When Muhammad Ali is discussed now, after he is gone, people worry about his blackness being ignored but rarely about his religion, as vast and ever-evolving as the hate for it is in his country. In 1975, Ali converted from the Nation of Islam to Sunni Islam. Late in his life, he embraced Universal Sufism. In this way, he is like me, like many of us who first learned one set of teachings and then another until we found one that fit us best. Ali never stopped seeking a spiritual base that worked for him. He was my hero because I imagined him praying five times a day, as I once did. He wore his blackness on one sleeve and his faith on the other in an era when people wanted both to be silent. It should not be the burden of Muslims to bridge the gap between themselves and the people who hate or fear them. The true greatness of Ali is that he never offered that option. He was the line in the sand, and either you loved him, both black and Muslim, or you weren't worth his time. I hope there is room for us to remember both of those things.
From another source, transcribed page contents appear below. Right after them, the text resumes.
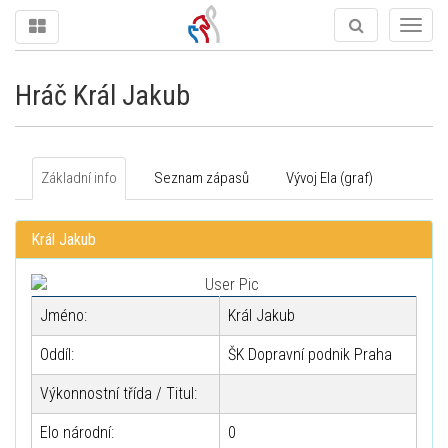
Togg
navig
Hráč Král Jakub
Základní info
Seznam zápasů
Vývoj Ela (graf)
Král Jakub
Jméno:
Král Jakub
Oddíl:
ŠK Dopravní podnik Praha
Výkonnostní třída / Titul:
Elo národní:
0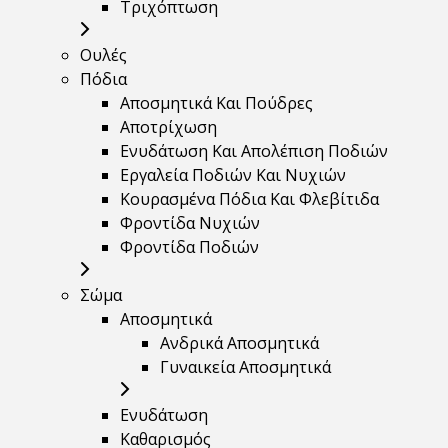
Τριχόπτωση
Ουλές
Πόδια
Αποσμητικά Και Πούδρες
Αποτρίχωση
Ενυδάτωση Και Απολέπιση Ποδιών
Εργαλεία Ποδιών Και Νυχιών
Κουρασμένα Πόδια Και Φλεβίτιδα
Φροντίδα Νυχιών
Φροντίδα Ποδιών
Σώμα
Αποσμητικά
Ανδρικά Αποσμητικά
Γυναικεία Αποσμητικά
Ενυδάτωση
Καθαρισμός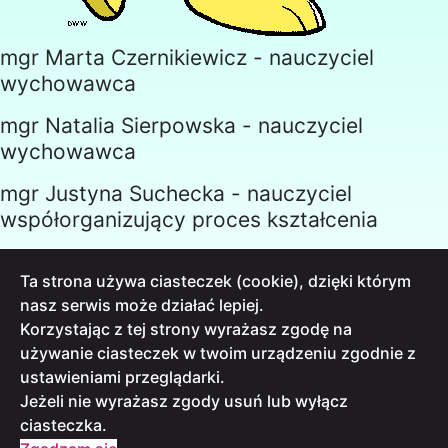
mgr Marta Czernikiewicz - nauczyciel
wychowawca
mgr Natalia Sierpowska - nauczyciel
wychowawca
mgr Justyna Suchecka - nauczyciel
współorganizujący proces kształcenia
Beata Goławska - woźna
Ta strona używa ciasteczek (cookie), dzięki którym
nasz serwis może działać lepiej.
Korzystając z tej strony wyrażasz zgodę na
używanie ciasteczek w twoim urządzeniu zgodnie z
ustawieniami przeglądarki.
INFORMACJA O PRZETWARZANIU DANYCH
Jeżeli nie wyrażasz zgody usuń lub wyłącz
DEKLARACJE DOSTĘPNOŚCI
ciasteczka.
STANDARDY OCHRONY MAŁOLETNICH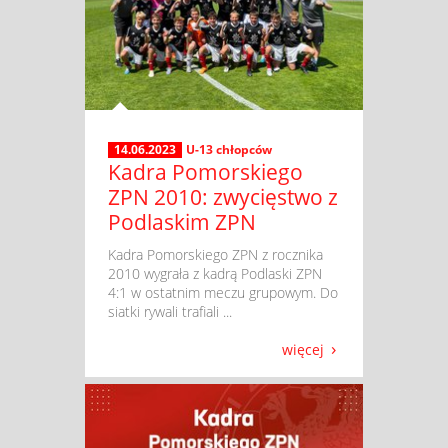
14.06.2023
U-13 chłopców
Kadra Pomorskiego
ZPN 2010: zwycięstwo z
Podlaskim ZPN
​ Kadra Pomorskiego ZPN z rocznika
2010 wygrała z kadrą Podlaski ZPN
4:1 w ostatnim meczu grupowym. Do
siatki rywali trafiali ...
więcej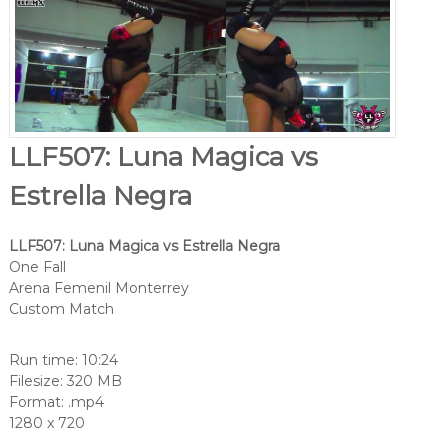
LLF507: Luna Magica vs
Estrella Negra
LLF507: Luna Magica vs Estrella Negra
One Fall
Arena Femenil Monterrey
Custom Match
Run time: 10:24
Filesize: 320 MB
Format: .mp4
1280 x 720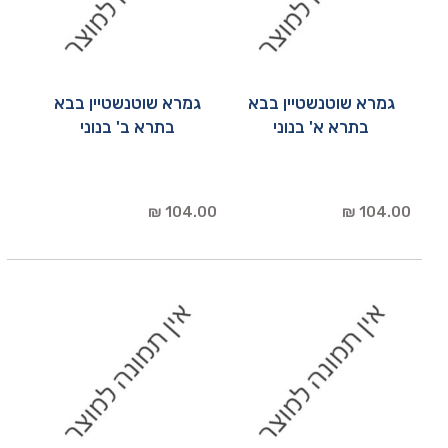
גמרא שוטנשטיין בבא
גמרא שוטנשטיין בבא
בתרא א' בנוני
בתרא ב' בנוני
104.00 ₪
104.00 ₪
It is Ramadan now. The holy month. Somewhere, without question, there is a young Muslim boy who has the name Muhammad, living through his first Ramadan during a long, hot summer month. He will watch the sun rise and eat the last bits of his morning meal before a day without food, water or any impurities, mental or physical. He may also watch an old video of Ali in Manila, fighting what people would one day call the most important fight of his life. And like so many Muslims in America, he may look at Ali, the greatest of all time, and realize that the fight for acceptance, the fight to be who we are, in both deed and faith, never ends.
Hanif Willis-Abdurraqib is a poet, essayist and cultural critic from Columbus, Ohio. His first collection of poems, "The Crown Ain't Worth Much," will be released in July by Button Poetry/Exploding Pinecone Press.